Mongodb security and verification study notes

Each MongoDB database can have many users. If security check is enabled, only database authenticated users can perform related operations. Admin users can perform read and write operations on any database. Users of other databases can only perform operations with relevant permissions.

Before enabling security check, create several users:

Because the new version of mongodb introduces the concept of role, you can directly create db. addUser ('XXX', 'XXX. Warning but still creates a user.

WARNING: The 'adduser' shell helper is DEPRECATED. Please use 'createuser' instead
Successfully added user: {"user": "test1", "roles": ["read"]}

We will only explain how to create a new user.

View roles

Show roles

There are many roles in the system.

 

 

 

Now I have not fully understood all of his role positioning. Let's take a closer look.

Let's take a look at it. There are no users in the system.

Let's create two new users.

Use admin
# Create a root user (super user, which can be verified in admin before being operated in other libraries)
Db. createUser ({user: 'root', pwd: 'xxxxxxxxxx', roles: [{role: 'root', db: 'admin'}]})
Use test
# Create a test user
Db. createUser ({user: 'test', pwd: 'xxxxxxxxxx', roles: [{role: 'downer', db: 'test'}]})
 
Use admin
Db. system. users. find ()

Restart mongodb and add the-auth option (note that the-auth option is also added to auto-start upon startup)

Pkill mongod
/Usr/local/mongodb/bin/mongod -- auth -- dbpath =/data2/mongodbData/-- logpath =/data2/mongodbLogs -- fork
 
# Modify the startup item of mongod in/etc/rc. local and add -- auth

Then, connect to the mongo client.

We can see that show tables cannot be seen without auth. However, after you use admin, you still cannot see the admin table.
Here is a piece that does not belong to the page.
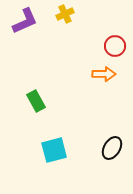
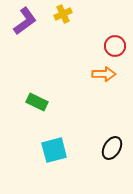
yellow cross: moved 2 px left
purple L-shape: rotated 12 degrees counterclockwise
green rectangle: moved 1 px right, 1 px down; rotated 35 degrees counterclockwise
If you log on with an admin user, the figure is as follows:

The user in the admin database is a global user.

The two deleted users are included. Note: they are only valid for current database users.

Delete the root user in the admin database

Use admin
Db. dropUser ("root", {w: "majority", wtimeout: 5000 })

Delete all users in the admin database

Use admin
Db. dropAllUsers ({w: "majority", wtimeout: 5000 })

To sum up, I still feel confused when authorizing mongodb. Maybe I am not very clear about the principle. Write it again later. Note that although the previous addUser and deleteUser are available in 2.6, they are not recommended. Therefore, the description in this article is based on createUser and dropUser.